John didn’t say anything for a while.  When he finally did, Vriska could hear that disgusting pity in his voice. “This is just a memory, Vriska.  You can’t get hurt here; it’s okay--”

“I know!  I—I know I’m dead and that she is too and that it isn’t my responsibility anymore, but I still…” She breathed in deeply. “I can’t.”

“You have to face your fears at some point,” John said.

“I’m not afraid of anything,” Vriska scoffed, with a ghost of her usual conceited air returning.  A few seconds of silence screamed skepticism louder than John ever could.  She let out a breath. “Okay, so maybe I am.  But just this one thing.  I’m not a wimp!”

“I believe you,” John smiled. “You’re one of the bravest people I’ve ever met.  That’s why I want to help you be brave for this.” He reached out and took her hand, standing up and pulling her to her feet too.

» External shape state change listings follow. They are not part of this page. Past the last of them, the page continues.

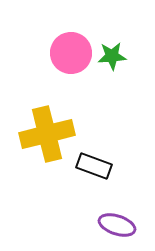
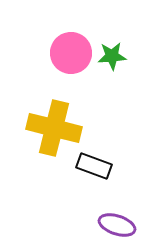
yellow cross: moved 7 px right, 6 px up; rotated 28 degrees clockwise
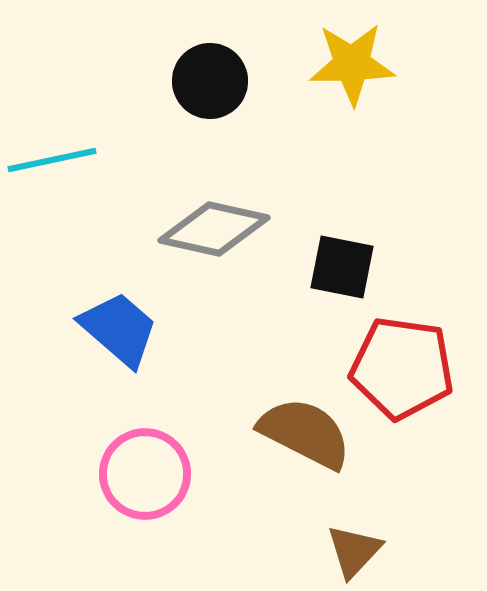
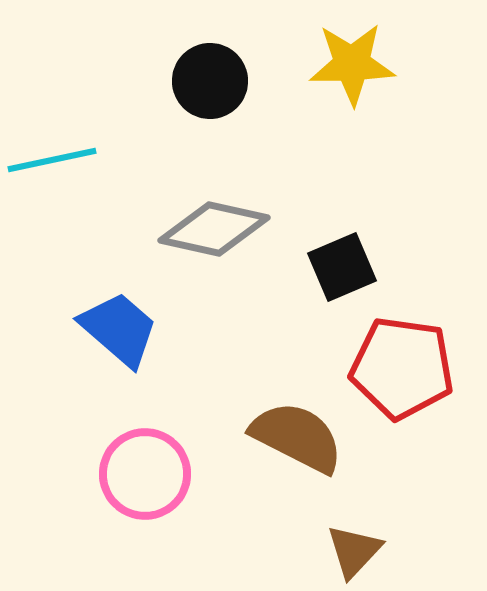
black square: rotated 34 degrees counterclockwise
brown semicircle: moved 8 px left, 4 px down
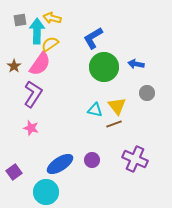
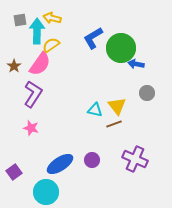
yellow semicircle: moved 1 px right, 1 px down
green circle: moved 17 px right, 19 px up
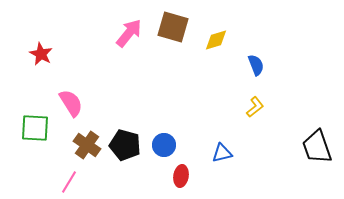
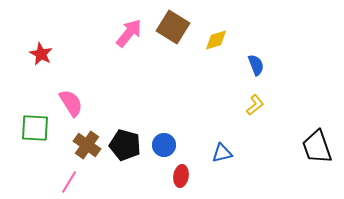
brown square: rotated 16 degrees clockwise
yellow L-shape: moved 2 px up
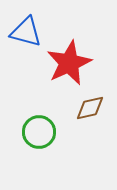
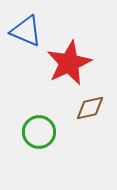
blue triangle: moved 1 px up; rotated 8 degrees clockwise
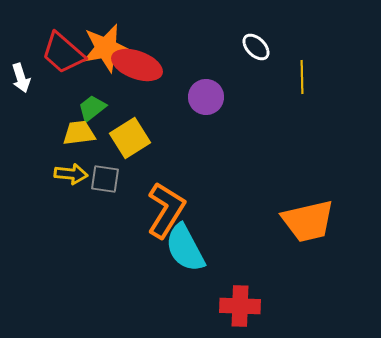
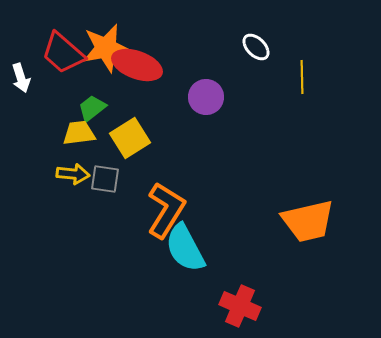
yellow arrow: moved 2 px right
red cross: rotated 21 degrees clockwise
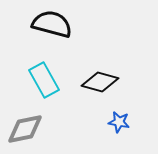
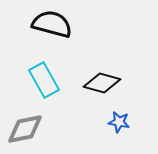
black diamond: moved 2 px right, 1 px down
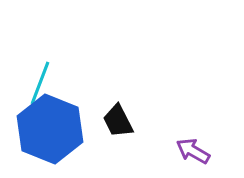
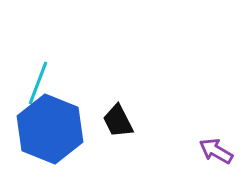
cyan line: moved 2 px left
purple arrow: moved 23 px right
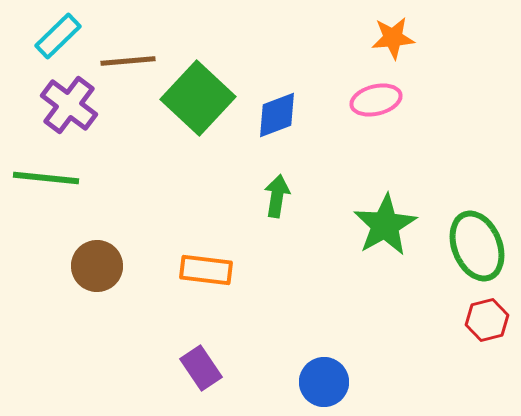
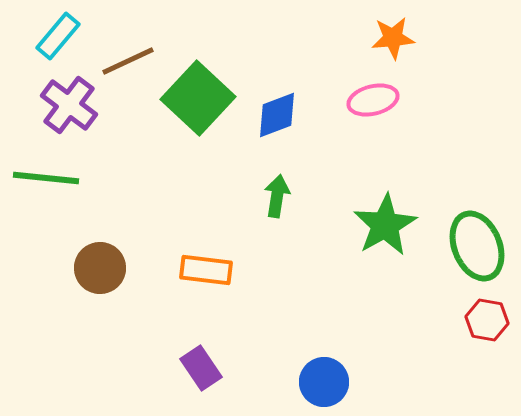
cyan rectangle: rotated 6 degrees counterclockwise
brown line: rotated 20 degrees counterclockwise
pink ellipse: moved 3 px left
brown circle: moved 3 px right, 2 px down
red hexagon: rotated 24 degrees clockwise
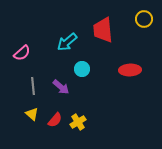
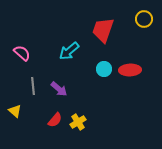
red trapezoid: rotated 24 degrees clockwise
cyan arrow: moved 2 px right, 9 px down
pink semicircle: rotated 96 degrees counterclockwise
cyan circle: moved 22 px right
purple arrow: moved 2 px left, 2 px down
yellow triangle: moved 17 px left, 3 px up
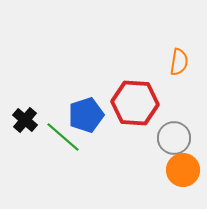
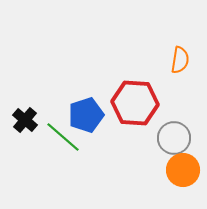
orange semicircle: moved 1 px right, 2 px up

She didn’t take her hand away and neither did he.  With her other hand she wiped her face clean of tears. 

She turned to look at her lusus, still roaring and hungry for fresh meat.  Vriska’s stomach flipped at the sight, but John’s hand tightened around hers and she swallowed, steeling her nerves. “You can do it, Vriska,” John said. “Just think of somewhere else—anywhere else.  A happy memory.”

She breathed out. “Okay,” she nodded, closing her eyes and concentrating.  Despite the ground shaking and monster roaring at her just feet away, Vriska slowly willed her muscles to relax and she concentrated on leaving this memory, her worst memory, the only time in her life she’d ever been truly afraid, and picked a place that had always seemed calm and peaceful to her.  Soon the roars of her lusus faded as one memory bled into another, universes mixing and twisting and fading before their world settled on one location.  John held her hand the whole time.

“Oh,” he said when they were solidly in one memory. “This is my house.”  He had phrased it like a statement, not a question, but Vriska could hear his curiosity for why she had picked this place.

“Yeah,” she replied, pulling her hand away at last and exhaling.  It still amazed her that she could see her breath in front of her in this weather.  She stepped through the cold white precipitation (she thought the human name of “snow” was silly) on the ground and made her way to John’s slime pogo.  She brushed off the top of it and sat down, feeling it bounce a little.  John followed her, sitting down on the ground and scooping up some of the cold white precipitation into a small sphere.

They were quiet for a while, until suddenly Vriska threw herself at John with force to envy the slime pogo’s.  She wrapped her arms around him and pulled him close to her, and she could feel his surprise.

“Thanks,” she murmured. “For…helping me.  Sorry I acted like such a blubbering coward.”                          

After a second John hugged her back, resting his head on hers. “For a second there I thought you’d been thrown off the pogo.  And you didn’t seem like a blubbering coward to me.  Everyone’s afraid of something, right?”

Vriska nodded. “But not a word of this to anyone else,” she said as she pulled out of the embrace, her usual proud demeanor back in full force.  John gave her a toothy grin and she grabbed his shirt. “I’m serious!”

“Okay, okay, jeez!” John laughed. “I promise I won’t tell anyone.  And I guess this means I should stop making ‘yo mama’ jokes?”

Vriska stared.

“Never mind,” John answered his own question, waving the thought away. “Earth joke.  You probably wouldn’t get it even if I did explain.”

“I’m not that stupid, John,” Vriska said, giving his shoulder a light, playful punch.  John feigned serious injury and fell down in the cold white precipitation.  Vriska soon followed, and they broke into fits of laughter together as they played in the snowdrifts.